* Your objective *
Whenever a line below holds the word "artificielle", copy that line.
══════════
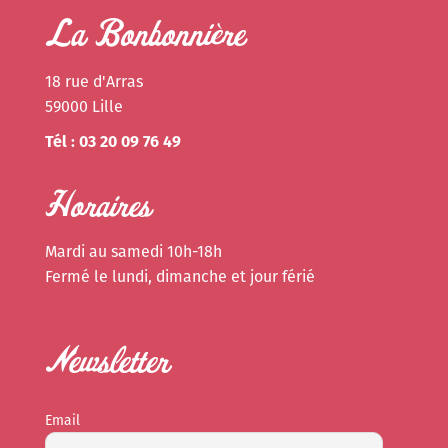
La Bonbonnière
18 rue d'Arras
59000 Lille
Tél : 03 20 09 76 49
Horaires
Mardi au samedi 10h-18h
Fermé le lundi, dimanche et jour férié
Newsletter
Email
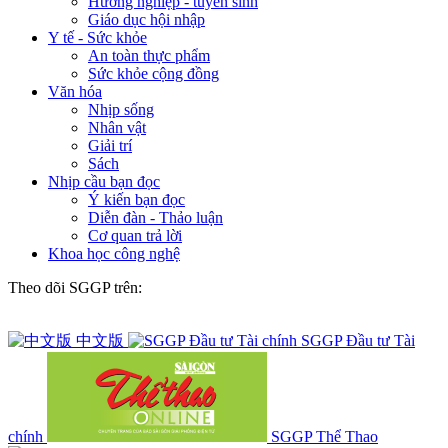
Hướng nghiệp - tuyển sinh
Giáo dục hội nhập
Y tế - Sức khỏe
An toàn thực phẩm
Sức khỏe cộng đồng
Văn hóa
Nhịp sống
Nhân vật
Giải trí
Sách
Nhịp cầu bạn đọc
Ý kiến bạn đọc
Diễn đàn - Thảo luận
Cơ quan trả lời
Khoa học công nghệ
Theo dõi SGGP trên:
中文版
SGGP Đầu tư Tài
chính
SGGP Thể Thao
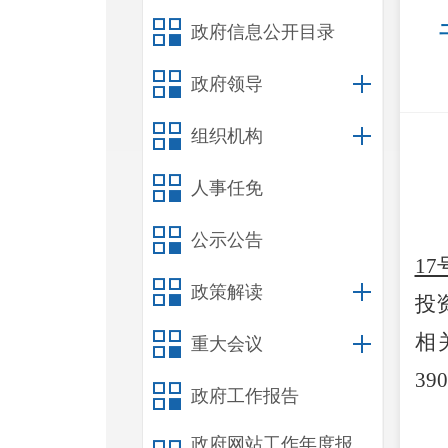
政府信息公开目录
政府领导
组织机构
人事任免
公示公告
1
政策解读
投
相
重大会议
39
政府工作报告
政府网站工作年度报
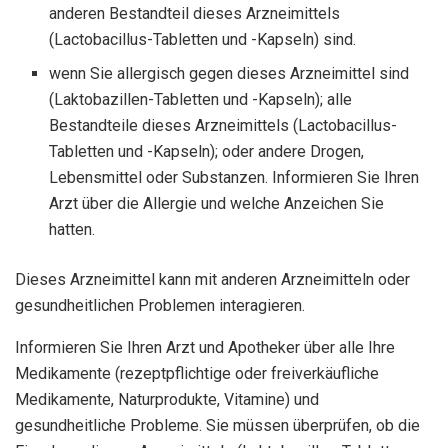
anderen Bestandteil dieses Arzneimittels
(Lactobacillus-Tabletten und -Kapseln) sind.
wenn Sie allergisch gegen dieses Arzneimittel sind
(Laktobazillen-Tabletten und -Kapseln); alle
Bestandteile dieses Arzneimittels (Lactobacillus-
Tabletten und -Kapseln); oder andere Drogen,
Lebensmittel oder Substanzen. Informieren Sie Ihren
Arzt über die Allergie und welche Anzeichen Sie
hatten.
Dieses Arzneimittel kann mit anderen Arzneimitteln oder
gesundheitlichen Problemen interagieren.
Informieren Sie Ihren Arzt und Apotheker über alle Ihre
Medikamente (rezeptpflichtige oder freiverkäufliche
Medikamente, Naturprodukte, Vitamine) und
gesundheitliche Probleme. Sie müssen überprüfen, ob die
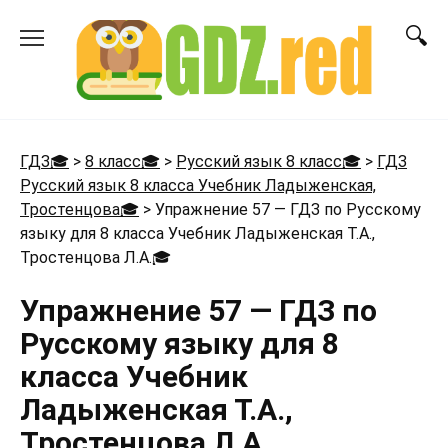
Перейти
к
содержанию
ГДЗ🎓
>
8 класс🎓
>
Русский язык 8 класс🎓
>
ГДЗ
Русский язык 8 класса Учебник Ладыженская,
Тростенцова🎓
>
Упражнение 57 — ГДЗ по Русскому
языку для 8 класса Учебник Ладыженская Т.А.,
Тростенцова Л.А.
🎓
Упражнение 57 — ГДЗ по
Русскому языку для 8
класса Учебник
Ладыженская Т.А.,
Тростенцова Л.А.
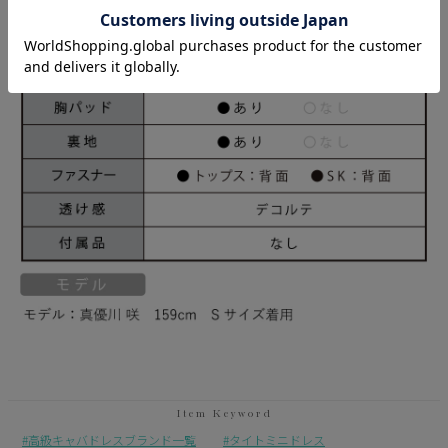
高級キャバドレスブランド一覧
タイトミニドレス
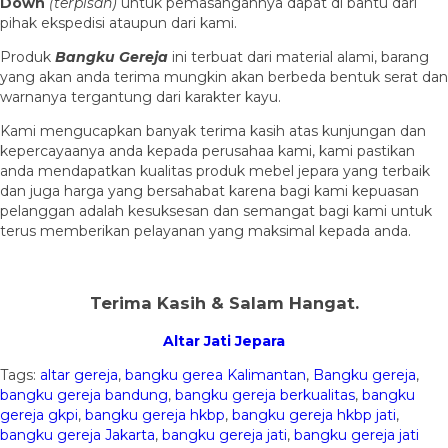
Down
(ter
pisah
)
untuk pemasangannya dapat di bantu dari
pihak ekspedisi ataupun dari kami.
Produk
Bangku Gereja
ini terbuat dari material alami, barang
yang akan anda terima mungkin akan berbeda bentuk serat dan
warnanya tergantung dari karakter kayu.
Kami mengucapkan banyak terima kasih atas kunjungan dan
kepercayaanya anda kepada perusahaa kami, kami pastikan
anda mendapatkan kualitas produk mebel jepara yang terbaik
dan juga harga yang bersahabat karena bagi kami kepuasan
pelanggan adalah kesuksesan dan semangat bagi kami untuk
terus memberikan pelayanan yang maksimal kepada anda.
Terima Kasih & Salam Hangat.
Altar Jati Jepara
Tags:
altar gereja
,
bangku gerea Kalimantan
,
Bangku gereja
,
bangku gereja bandung
,
bangku gereja berkualitas
,
bangku
gereja gkpi
,
bangku gereja hkbp
,
bangku gereja hkbp jati
,
bangku gereja Jakarta
,
bangku gereja jati
,
bangku gereja jati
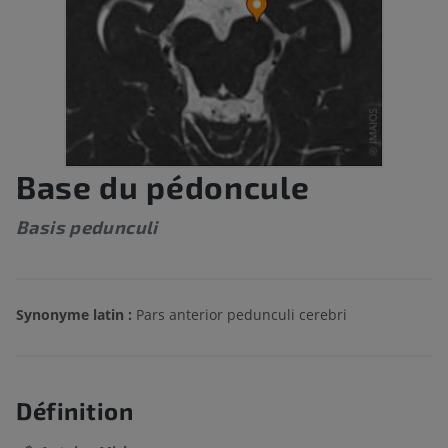
Base du pédoncule
Basis pedunculi
Synonyme latin :
Pars anterior pedunculi cerebri
Définition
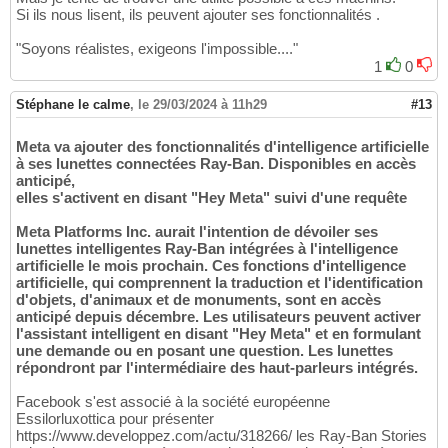
Si ils nous lisent, ils peuvent ajouter ses fonctionnalités .
"Soyons réalistes, exigeons l'impossible...."
1
0
Stéphane le calme
,
le 29/03/2024 à 11h29
#13
Meta va ajouter des fonctionnalités d'intelligence artificielle
à ses lunettes connectées Ray-Ban. Disponibles en accès
anticipé,
elles s'activent en disant "Hey Meta" suivi d'une requête
Meta Platforms Inc. aurait l'intention de dévoiler ses
lunettes intelligentes Ray-Ban intégrées à l'intelligence
artificielle le mois prochain. Ces fonctions d'intelligence
artificielle, qui comprennent la traduction et l'identification
d'objets, d'animaux et de monuments, sont en accès
anticipé depuis décembre. Les utilisateurs peuvent activer
l'assistant intelligent en disant "Hey Meta" et en formulant
une demande ou en posant une question. Les lunettes
répondront par l'intermédiaire des haut-parleurs intégrés.
Facebook s'est associé à la société européenne
Essilorluxottica pour présenter
https://www.developpez.com/actu/318266/ les Ray-Ban Stories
══════════
* Response area *
Meta va ajouter des fonctionnalités d'intelligence artificielle
artificielle le mois prochain. Ces fonctions d'intelligence
artificielle, qui comprennent la traduction et l'identification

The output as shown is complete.